On 30 March a thermal anomaly at the vent seen on satellite imagery was caused by the extrusion of a lava dome in the summit crater (confirmed by AVO on 3 April). Observers also recognized that the dome had already began spilling occasional avalanches of hot blocks a short distance down the N flank. Observations on 9 April determined that the lava dome, which had grown in the same location as the previous one, was circular in shape, and 400 m in diameter. By 16 April, the lava dome was estimated to be about 500 x 700 m across and at least 50 m thick (figure 21). A volume estimate of the still-expanding dome made during 29 April-5 May suggested a volume of 25-30 million cubic meters.

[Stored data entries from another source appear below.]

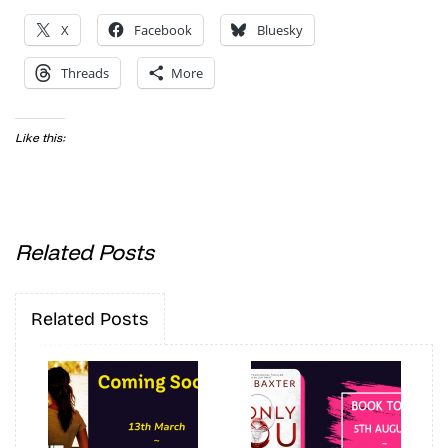
X
Facebook
Bluesky
Threads
More
Like this:
Related Posts
Related Posts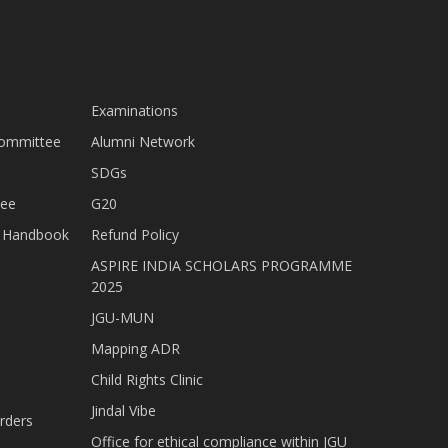
Examinations
Committee
Alumni Network
SDGs
tee
G20
nt Handbook
Refund Policy
ASPIRE INDIA SCHOLARS PROGRAMME
2025
JGU-MUN
Mapping ADR
Child Rights Clinic
Jindal Vibe
rders
Office for ethical compliance within JGU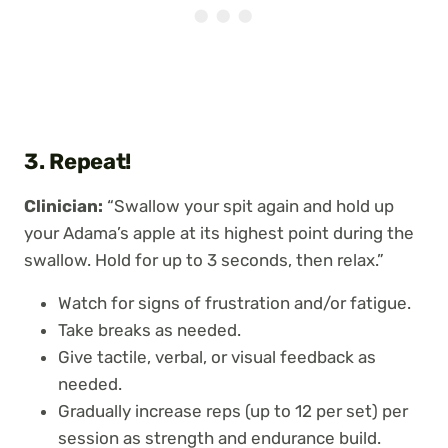
3. Repeat!
Clinician:
“Swallow your spit again and hold up
your Adama’s apple at its highest point during the
swallow. Hold for up to 3 seconds, then relax.”
Watch for signs of frustration and/or fatigue.
Take breaks as needed.
Give tactile, verbal, or visual feedback as
needed.
Gradually increase reps (up to 12 per set) per
session as strength and endurance build.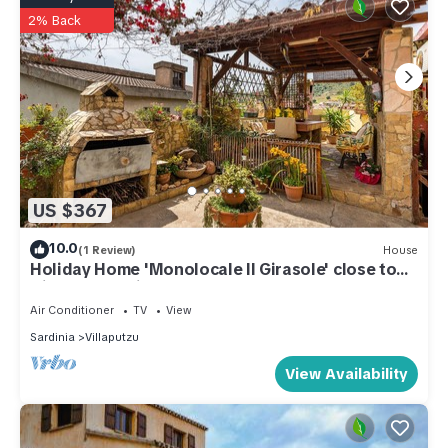
2% Back
US $367
10.0
(1 Review)
House
Holiday Home 'Monolocale Il Girasole' close to
City Centre with Garden & A/C
Air Conditioner
TV
View
Sardinia
Villaputzu
View Availability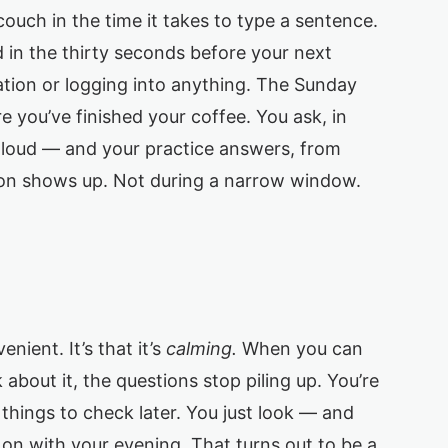
uch in the time it takes to type a sentence.
in the thirty seconds before your next
ation or logging into anything. The Sunday
 you’ve finished your coffee. You ask, in
t loud — and your practice answers, from
on shows up. Not during a narrow window.
enient. It’s that it’s
calming.
When you can
about it, the questions stop piling up. You’re
f things to check later. You just look — and
n with your evening. That turns out to be a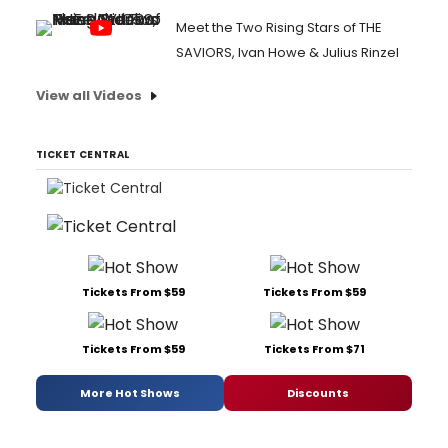
Meet the Two Rising Stars of THE
SAVIORS, Ivan Howe & Julius Rinzel
View all Videos
TICKET CENTRAL
Tickets From $59
Tickets From $59
Tickets From $59
Tickets From $71
More Hot Shows
Discounts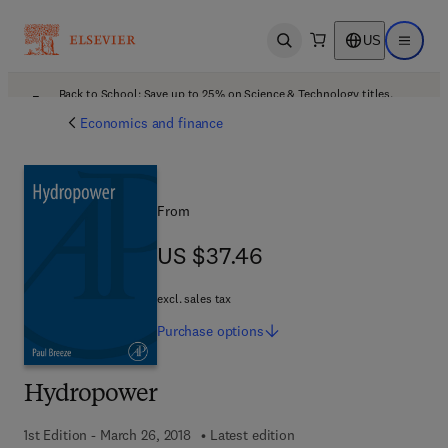
US
Open search
Open ma
Back to School: Save up to 25% on Science & Technology titles.
Offer details
Economics and finance
From
US $37.46
US $37.46
excl. sales tax
Purchase
options
Hydropower
1st Edition - March 26, 2018
Latest edition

Figure (see Caption) Figure 21. Image from 16 April 2009 of the active lava dome that grew in Redoubt's summit crater. The steam plume near the base of the dome comes from a pocket where abundant hot blocks shedding off the dome accumulated. The waterfall (dark area in lower part of photo) is ~ 75 m high. Photo by Game McGimsey, courtesy of USGS-AVO.

After the last explosion detected on 4 April and until mid-May, small steam-and-gas plumes occasionally containing some ash were seen on satellite imagery and on the web camera. Elevated seismicity and satellite imagery indicated that the lava dome continued to grow. SO2 plumes were also detected by satellite imagery. Occasional rockfalls originating from the lava dome's flanks were observed on the web camera.

Reference. Waythomas, C.F., Dorava, J.M., Miller, T.M., Neal, C.A., and McGimsey, R.A., 1998, Preliminary volcano-hazard assessment for Redoubt volcano, Alaska: USGS Open File report 97-857, plate 1.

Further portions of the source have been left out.